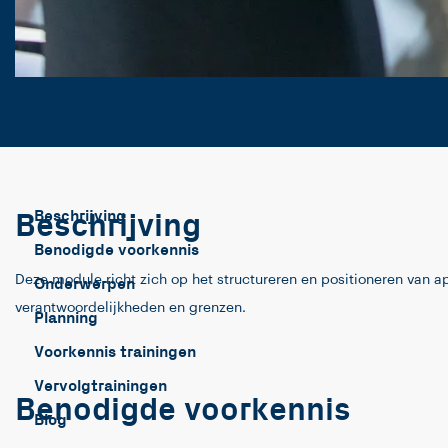
Beschrijving
Beschrijving
Benodigde voorkennis
Deze module richt zich op het structureren en positioneren van a
Onderwerpen
verantwoordelijkheden en grenzen.
Planning
Voorkennis trainingen
Vervolgtrainingen
Benodigde voorkennis
Blog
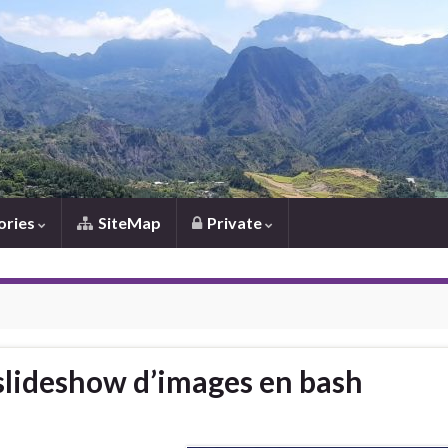
ories
SiteMap
Private
lideshow d’images en bash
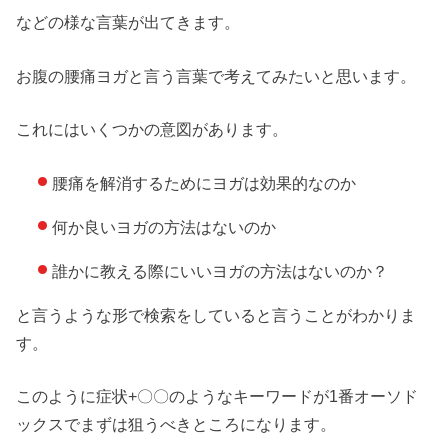
などの様な言葉が出てきます。
お腹の腰痛ヨガと言う言葉で考えてみたいと思います。
これにはいくつかの意図があります。
腰痛を解消するためにヨガは効果的なのか
何か良いヨガの方法はないのか
誰かに教える際にいいヨガの方法はないのか？
と言うような形で検索をしていると言うことがわかりま
す。
このように症状+〇〇のようなキーワードが1番オーソド
ックスでまずは狙うべきところになります。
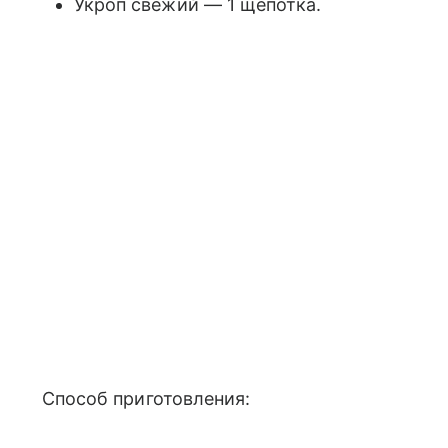
Укроп свежий — 1 щепотка.
Способ приготовления:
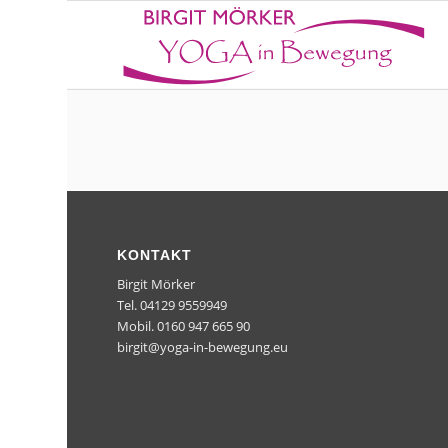
KONTAKT
Birgit Mörker
Tel. 04129 9559949
Mobil. 0160 947 665 90
birgit@yoga-in-bewegung.eu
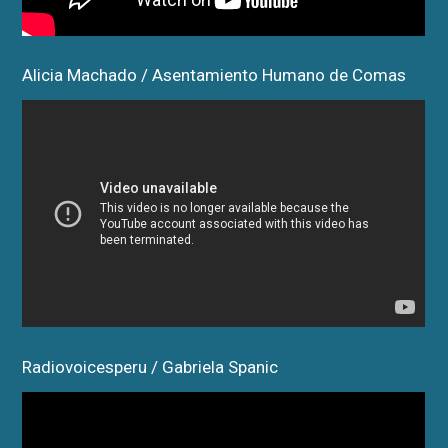
Alicia Machado / Asentamiento Humano de Comas
Radiovoicesperu / Gabriela Spanic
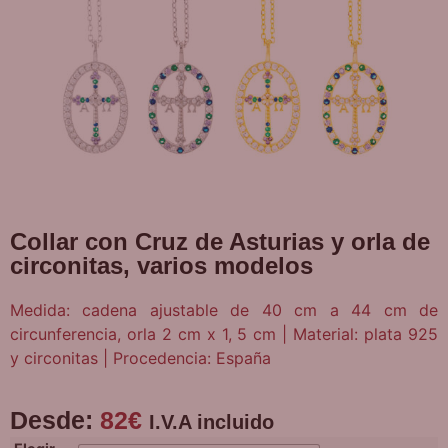
Collar con Cruz de Asturias y orla de
circonitas, varios modelos
Medida: cadena ajustable de 40 cm a 44 cm de
circunferencia, orla 2 cm x 1, 5 cm | Material: plata 925
y circonitas | Procedencia: España
Desde:
82
€
I.V.A incluido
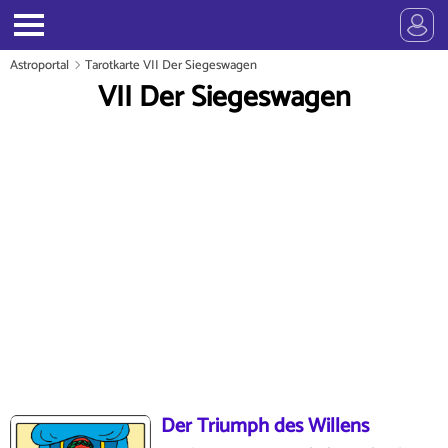
Astroportal
Tarotkarte VII Der Siegeswagen
VII Der Siegeswagen
Der Triumph des Willens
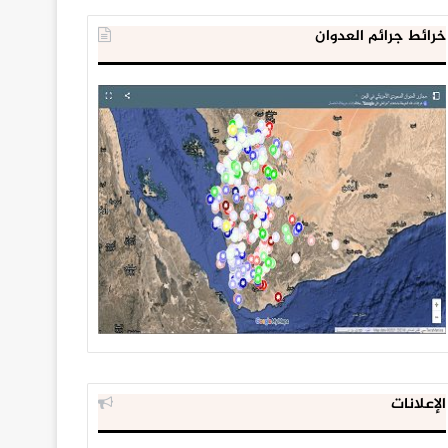
خرائط جرائم العدوان
الإعلانات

·····

Assignment: Write out the data above exactly as it appears, but without any image.

Solution to the exercise:
Beschrijving
Beschrijving
Benodigde voorkennis
Deze module richt zich op het structureren en positioneren van a
Onderwerpen
verantwoordelijkheden en grenzen.
Planning
Voorkennis trainingen
Vervolgtrainingen
Benodigde voorkennis
Blog
ories
SiteMap
Private
lideshow d’images en bash
などの様な言葉が出てきます。
お腹の腰痛ヨガと言う言葉で考えてみたいと思います。
これにはいくつかの意図があります。
腰痛を解消するためにヨガは効果的なのか
何か良いヨガの方法はないのか
誰かに教える際にいいヨガの方法はないのか？
と言うような形で検索をしていると言うことがわかりま
す。
このように症状+〇〇のようなキーワードが1番オーソド
ックスでまずは狙うべきところになります。
Укроп свежий — 1 щепотка.
Способ приготовления:
KONTAKT
Birgit Mörker
Tel. 04129 9559949
Mobil. 0160 947 665 90
birgit@yoga-in-bewegung.eu
Alicia Machado / Asentamiento Humano de Comas
Radiovoicesperu / Gabriela Spanic
Collar con Cruz de Asturias y orla de
circonitas, varios modelos
Medida: cadena ajustable de 40 cm a 44 cm de
circunferencia, orla 2 cm x 1, 5 cm | Material: plata 925
y circonitas | Procedencia: España
Desde:
82
€
I.V.A incluido
Astroportal
Tarotkarte VII Der Siegeswagen
VII Der Siegeswagen
Der Triumph des Willens
خرائط جرائم العدوان
الإعلانات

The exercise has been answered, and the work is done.